=== Collected data ===
○ ○ ○ ○ ○ ○ ○

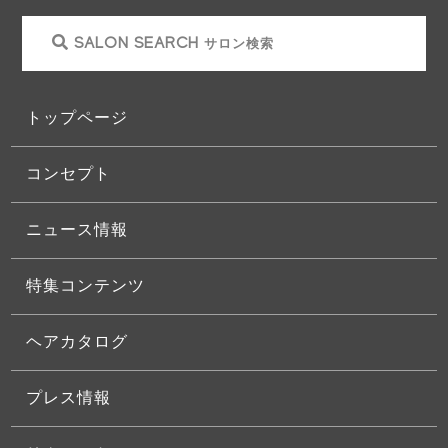
SALON SEARCH
サロン検索
トップページ
コンセプト
ニュース情報
特集コンテンツ
ヘアカタログ
プレス情報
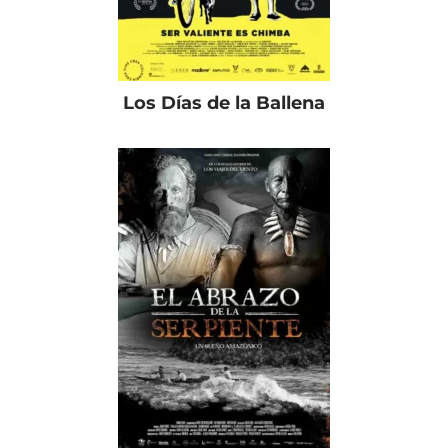
Los Días de la Ballena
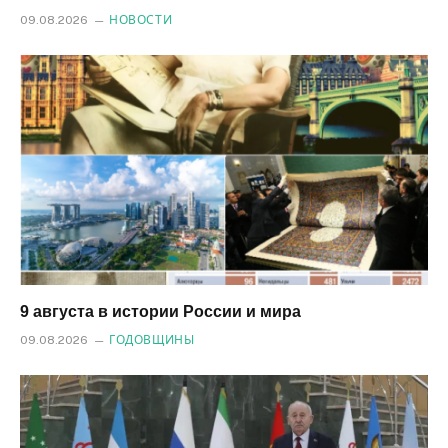
09.08.2026
НОВОСТИ
9 августа в истории России и мира
09.08.2026
ГОДОВЩИНЫ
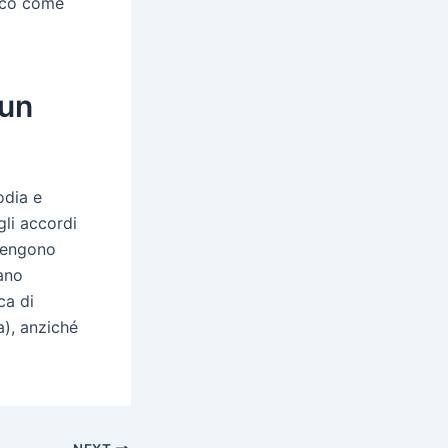
zico come
 un
odia e
gli accordi
vengono
iano
ca di
a), anziché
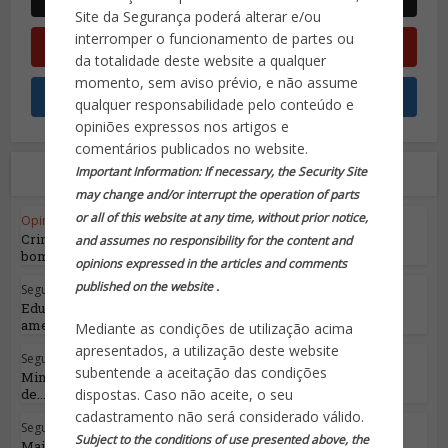
Site da Segurança poderá alterar e/ou
interromper o funcionamento de partes ou
da totalidade deste website a qualquer
momento, sem aviso prévio, e não assume
qualquer responsabilidade pelo conteúdo e
opiniões expressos nos artigos e
comentários publicados no website.
Leia também
Important Information: If necessary, the Security Site
may change and/or interrupt the operation of parts
or all of this website at any time, without prior notice,
Opinião do Especialista
•
Segurança Pública
Crime Organizado mais uma vez cogita uso de
and assumes no responsibility for the content and
bombas no...
opinions expressed in the articles and comments
published on the website .
Segurança Pública
Educação, saúde e segurança pública estão
ameaçadas...
Mediante as condições de utilização acima
apresentados, a utilização deste website
Segurança Pública
subentende a aceitação das condições
Ministro da Justiça lança Programa Nacional
de...
dispostas. Caso não aceite, o seu
cadastramento não será considerado válido.
Segurança Pública
Subject to the conditions of use presented above, the
Mais um episódio da ‘guerra’ do RJ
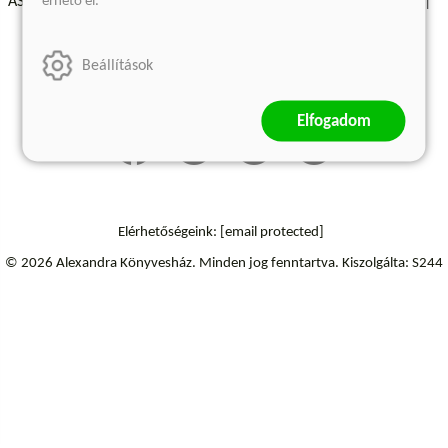
érhető el.
ÁSZF - Vásárlási feltételek
A kiadóról
Süti beállítások
Árkötött termékek
Kommentelési szabályzat
Beállítások
Szállítási információk
Elállás a szerződéstől
Elfogadom
Elérhetőségeink:
[email protected]
© 2026 Alexandra Könyvesház.
Minden jog fenntartva.
Kiszolgálta: S244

○ ○ ○ ○ ○ ○ ○

=== ACTIVITY ===
If a line above holds "qualquer", count it; say how many such lines there are and nothing else.

=== SOLUTION FOR THIS PROBLEM ===
2